Earlier, a Russian official had downplayed any suggestion of a terror attack.
But on Sunday afternoon, after being asked if investigators are looking into a possible terror attack, minister Maxim Sokolov said an "entire spectrum" of possible reasons is being considered.
He added it was premature to speculate about the cause of Sunday's crash.
The Tu-154 plane belonging to the Defence Ministry crashed into the Black Sea two minutes after take-off on Sunday morning from the Russian city of Sochi.
The plane was heading to Syria, carrying members of the world-famous Russian army choir to a New Year concert at the Russian military base.
All aboard are believed to have died, and so far rescuers have recovered 10 bodies.
The plane was taking the Alexandrov Ensemble to a holiday concert at the Hemeimeem air base in Syria's coastal province of Latakia.
Crews found at least one body and ships, helicopters and drones were searching the area for more.
A total of 84 passengers and eight crew members were on the plane when it disappeared from radars two minutes after taking off in good weather.
Emergency crews found fragments less than one mile from shore.
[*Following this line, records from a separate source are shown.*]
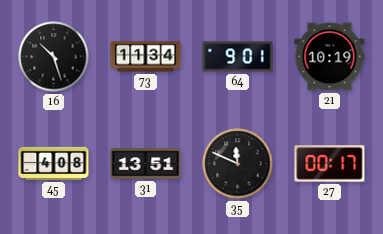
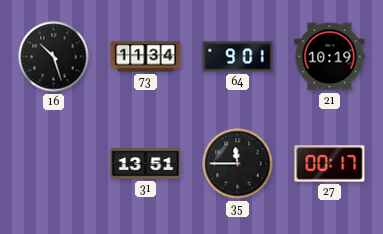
45: 4:08 -> none
35: 11:49 -> 11:45
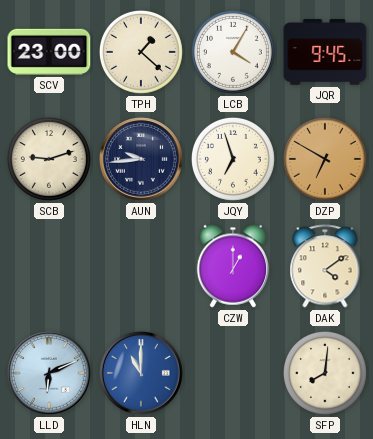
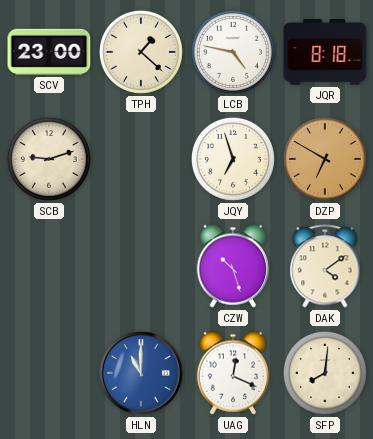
LCB: 4:05 -> 4:47
JQR: 9:45 -> 8:18
AUN: 9:44 -> none
CZW: 1:00 -> 10:27
LLD: 6:11 -> none
UAG: none -> 12:19
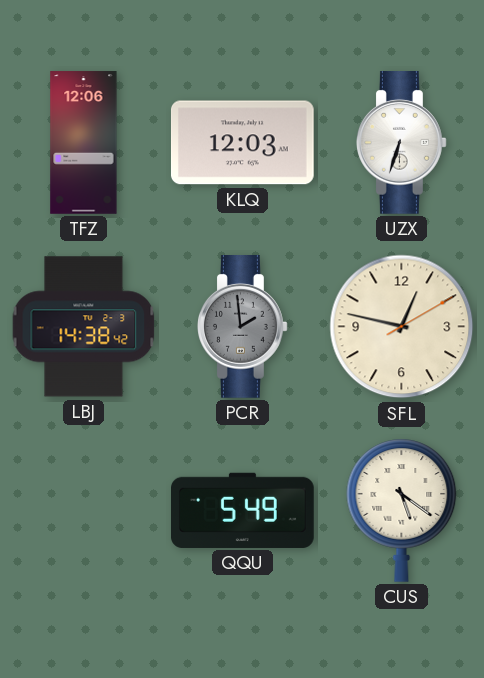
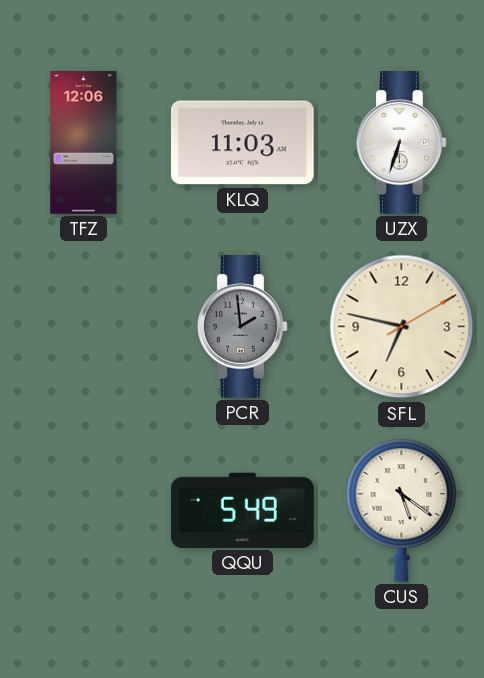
KLQ: 12:03 -> 11:03
LBJ: 14:38 -> none
SFL: 12:47 -> 6:47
There was no immediate word on the cause.
Viktor Ozerov, head of the defence affairs committee at the upper house of the Russian parliament, said the crash could have been caused by a technical malfunction or a crew error, but he believes it could not have been terrorism because the plane was operated by the military.
"I totally exclude" the idea of an attack bringing down the plane, he said in remarks carried by state RIA Novosti news agency.
The passenger list released by the Defence Ministry included 64 members of the Alexandrov Ensemble, among them its leader, Valery Khalilov. The ensemble is the official choir of the Russian military and also includes a band and a dance company.
Nine Russian journalists, including a TV crew from Channel One, were also among the passengers.
Defence Minister Sergei Shoigu was personally co-ordinating the rescue efforts, and President Vladimir Putin has received official reports.
The Tu-154 is a Soviet-built three-engine airliner designed in the late 1960s. More than 1,000 have been built, and they have been used extensively by carriers in Russia and worldwide.
In recent years, Russian airlines have replaced their Tu-154s with more modern planes, but the military and some other government agencies in Russia have continued to use them.
While noisy and fuel-guzzling by modern standards, the plane has been popular with crews that appreciate its manoeuvrability and ruggedness.
"It's an excellent plane, which has proven its reliability during decades of service," veteran pilot Oleg Smirnov said in televised remarks.
The plane that crashed was built in 1983, and underwent repairs in 2014, according to the Defence Ministry.
In April 2010, a Tu-154 carrying Polish president Lech Kaczynski and 95 others crashed while trying to land in bad weather at a sporadically-used military airport in Smolensk in western Russia, killing everyone on board.
Investigations by both Polish and Russian experts blamed pilot error in bad weather conditions, but Polish authorities have launched a new probe.